Queer is a word that clarifies that I’m not straight and ties me to the larger queer community, but it doesn’t categorize me as gay. The vagueness of the term is intentional— queer is an identity created for anyone outside of the heterosexual norm and meant to be inclusive and create a sense of acceptance. But what, exactly, does it mean to be queer? Could you be queer? To clarify what the term means, Cosmo spoke with Kelly Wise, PhD, a queer sex therapist, about how queer evolved from a gay slur to an encompassing—and even welcoming—word used by folks all across the LGBTQ spectrum (and, controversially, even some straight folks too).
Queer is an umbrella term
Language evolves with society, often due to the brute force and fierceness of those who wish to see change. Such is the case for queer, a term predominantly used by the LGBTQ community to stake a contrast from mainstream, heteronormative society. “When I think about ‘queer,’ I just think ‘different,’” Wise says.
While all labels used to describe one’s sexual orientation are unique to the individual, unlike homosexual (an attraction to the opposite gender), queer is an umbrella term that can be used by anyone under the LGBTQ spectrum. Queer conveys both an orientation and a sense of community.
“The community aspect states, ‘Because we’re all different, we can celebrate our differences. I can accept you for who you are, and there’s power in numbers,’” Wise says. “There’s an aspect to it that doesn’t allow for isolation.” Some folks who fall somewhere in the middle of the sexual orientation spectrum will describe themselves as queer rather than bisexual (attraction to both your own gender and genders other than your own) or pansexual (attraction regardless of gender). Others will use both and introduce themselves as “bisexual and queer,” for instance. The term queer is also used by those whose gender does not fall on the binary.
Say it with pride
The celebration and use of the word queer is one of reclamation. Not too long ago, queer was still used as a slur. “Back in the day, definitely when I was growing up, the word ‘queer’ was a derogatory term,” Wise says. “The reclamation of the word is like, ‘This is who I am. We don’t need to be like everyone else; let’s celebrate our differences, and don’t try to put me in any sort of box of who you need me to be because I’ll continuously try to break down the boxes.” It is worth noting that while the word queer is generally celebrated, some LGBTQ folks still prefer to avoid it due to its discriminatory history.
Despite the progress, the word queer isn’t without controversy—some people within polyamorous or kink communities identify as “queer” even if they enjoy solely heterosexual relationships. “Just because it’s one penis and one vagina, that doesn’t mean that there’s not some queer aspect of you,” Wise says.
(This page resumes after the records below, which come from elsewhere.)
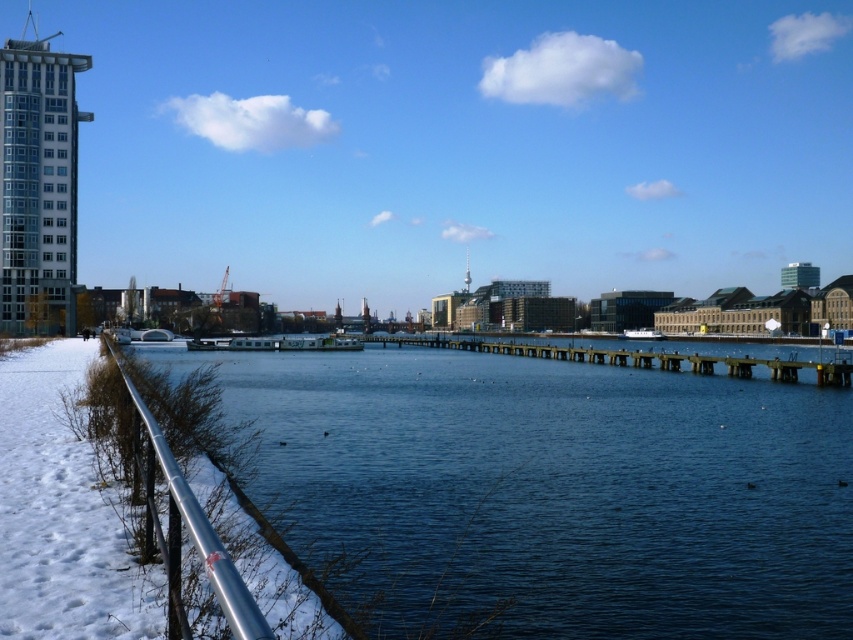 Question: Does glassy reflective skyscraper at upper left have a greater width compared to silver metallic rail at left?

Choices:
 (A) yes
 (B) no

Answer: (A)

Question: Which object is positioned farthest from the blue water at center?

Choices:
 (A) wooden at center
 (B) silver metallic rail at left

Answer: (A)

Question: Can you confirm if blue water at center is bigger than silver metallic rail at left?

Choices:
 (A) yes
 (B) no

Answer: (A)

Question: Among these objects, which one is nearest to the camera?

Choices:
 (A) wooden at center
 (B) blue water at center
 (C) glassy reflective skyscraper at upper left
 (D) silver metallic rail at left

Answer: (D)

Question: Among these objects, which one is farthest from the camera?

Choices:
 (A) silver metallic rail at left
 (B) blue water at center
 (C) glassy reflective skyscraper at upper left

Answer: (C)

Question: Is glassy reflective skyscraper at upper left above silver metallic rail at left?

Choices:
 (A) no
 (B) yes

Answer: (B)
While some agree that polyamorous sexualities count as “different” (and therefore “queer”) others feel that for a straight, poly person to describe themselves as queer is piggy-backing on decades of LGBTQ activism to gain fundamental rights and celebrate their identities. But to keep it simple, if someone describes themselves as queer, it’s quite often because their sexual orientation and/or gender falls under the LGBTQ umbrella, rather than the heterosexual norm. There are as many ways to identify as queer as there are people who do so—so if you feel you may be queer and want to own that, go forth with pride.